# more eggs



## ronzz (Oct 26, 2004)

ok i looked in the tank this morning and there are more eggs!!My last batch of eggs have all gone apart from a few fry!!How can i ensure most of the eggs make it this time???Shall i put the eggs in another tank?do i syphon the eggs out?and what is the best time to do this?is brine shrimp the only food to feed them at this age?


----------



## 2rbps (Dec 30, 2005)

from what i have come to understand, siphon them out into a 10gal, with same temp and use mostly siphoned water so they dont get shocked, thats just my opinion tho.


----------



## twofish (Mar 1, 2005)

This what I do, though it's quite cumbersome it in my opinion yields a good % return on the eggs.
1) I let the eggs be, I let the male gaurd them and hatch in the same water ..this is in a 125 gallon tank.
2) I let the eggs hatch, and soon you can't find any fry in the tank even if you are trying ..even if you could they stay in the substrate (I use rock gravel so it's rather big gaps for the little guys) so it would be extremely hard to find/catch.
3) After aprox 3 days after hatch (~5 days total) the fry have used up their yolk sac, I have pre timed a brine shrimp hatch to mature 24 hours prior ..at this point the fry free swim in the tank looking for food.
4) I scoop as many as I can find over the next 5 days, finding the most amount (~150 or so) in the first day and maybe up to 70 over the next 4 days or so.
5) I net all the fry (usually not more then 4 at a time) I find in a small ~3$ net ..i then leave them in their water in the net while bringing the rim of the net just over the surface of the water and suck them up with a eye dropper (though a turkey baster is much better) or sometimes I use a ladel. 
6) I cut 2 Liter pop bottles at the bottoms, leaving about 75% of the bottle left, I then dunk the bottle in the 125 gallon tank so that it fills up about 80% with the tank water, leaving room for air at the top so it floats (the nozzle is facing towards the gravel so it is upside down).
7) I now put the fry I sucked out of the net into the pop bottle, I do a water change using a similiar process every 12 hours, I feed them brine shrimp every 6 hours except when I sleep.

This is very cumbersome and time consuming, but I like it.
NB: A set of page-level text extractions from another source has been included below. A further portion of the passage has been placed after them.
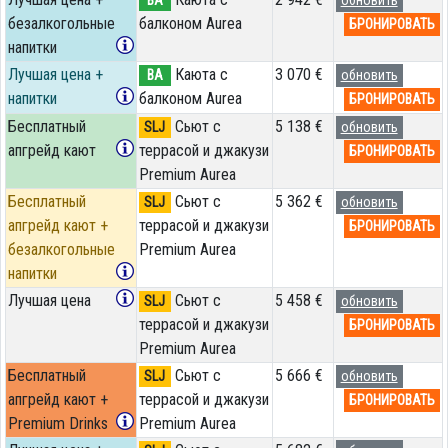
безалкогольные
балконом Aurea
БРОНИРОВАТЬ
напитки
Лучшая цена +
Каюта с
3 070 €
BA
обновить
напитки
балконом Aurea
БРОНИРОВАТЬ
Бесплатный
Сьют с
5 138 €
SLJ
обновить
апгрейд кают
террасой и джакузи
БРОНИРОВАТЬ
Premium Aurea
Бесплатный
Сьют с
5 362 €
SLJ
обновить
апгрейд кают +
террасой и джакузи
БРОНИРОВАТЬ
безалкогольные
Premium Aurea
напитки
Лучшая цена
Сьют с
5 458 €
SLJ
обновить
террасой и джакузи
БРОНИРОВАТЬ
Premium Aurea
Бесплатный
Сьют с
5 666 €
SLJ
обновить
апгрейд кают +
террасой и джакузи
БРОНИРОВАТЬ
Premium Drinks
Premium Aurea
This way I use a single heater to keep them at the same temperature they were used to, I also always use the same tank water all the time. When I do a water change I just cycle the old water they were in back into the tank and then refill their pop bottle from the other end of my tank.
This also saves me from having to get various other tanks for diff age fry ..I just keep using more pop bottles, when it comes time to split a bottle because they are getting to big, it costs me next to nothing to add another.

This has worked very well for me thus far, I lose almost no fry, ever. Granted I treat each fry like it's worth a million dollars, I'm sure some people would argue it's a foolish waste of time.


----------



## PiranhaStein (Dec 30, 2005)

Awsome post two fish, some pictures would be very nice. As this seems like a nice cost effect setup. What do you use as a shrimp hatchery, anything special? Sounds like you have this down to a science, add a couple of things and you could have yourself a sticky.


----------